EXERCISE DIRECTIONS: Every record below should be repeated exactly. Omit the pictures.

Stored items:

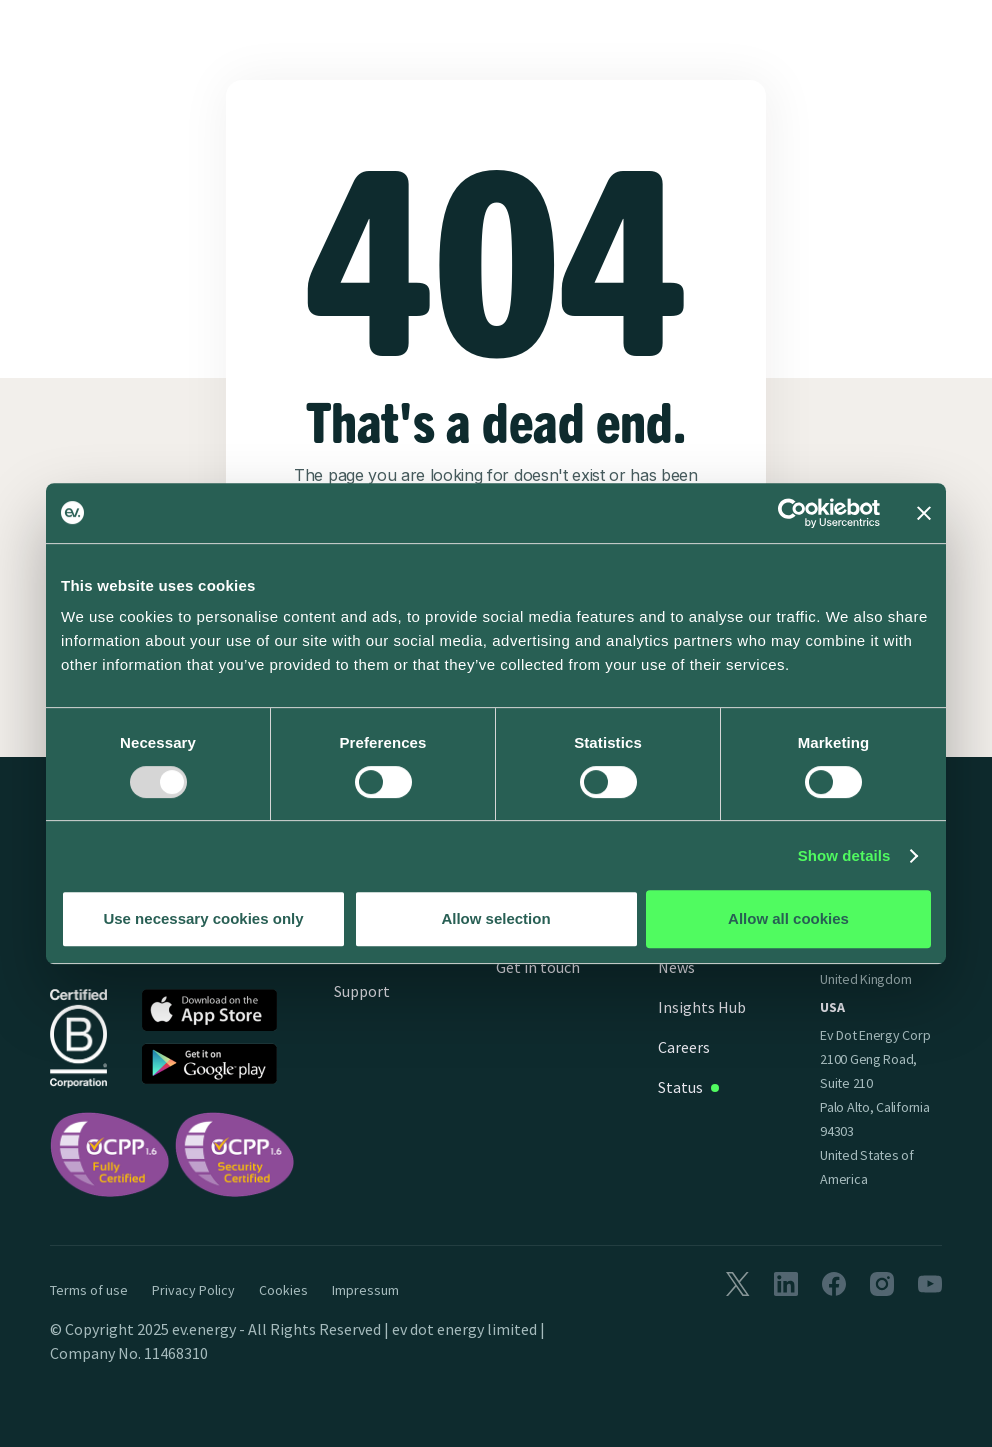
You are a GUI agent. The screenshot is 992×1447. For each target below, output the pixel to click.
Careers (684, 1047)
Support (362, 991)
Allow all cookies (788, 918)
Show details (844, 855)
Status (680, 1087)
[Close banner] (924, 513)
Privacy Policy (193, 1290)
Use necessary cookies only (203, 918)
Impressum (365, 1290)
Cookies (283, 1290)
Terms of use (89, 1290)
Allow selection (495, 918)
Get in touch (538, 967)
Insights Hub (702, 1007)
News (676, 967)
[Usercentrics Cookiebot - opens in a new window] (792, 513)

RESULT BELOW:
You are a GUI agent. The screenshot is 992×1447. For each target below, output the pixel to click.
Careers (684, 1047)
Support (362, 991)
Allow all cookies (788, 918)
Show details (844, 855)
Status (680, 1087)
[Close banner] (924, 513)
Privacy Policy (193, 1290)
Use necessary cookies only (203, 918)
Impressum (365, 1290)
Cookies (283, 1290)
Terms of use (89, 1290)
Allow selection (495, 918)
Get in touch (538, 967)
Insights Hub (702, 1007)
News (676, 967)
[Usercentrics Cookiebot - opens in a new window] (792, 513)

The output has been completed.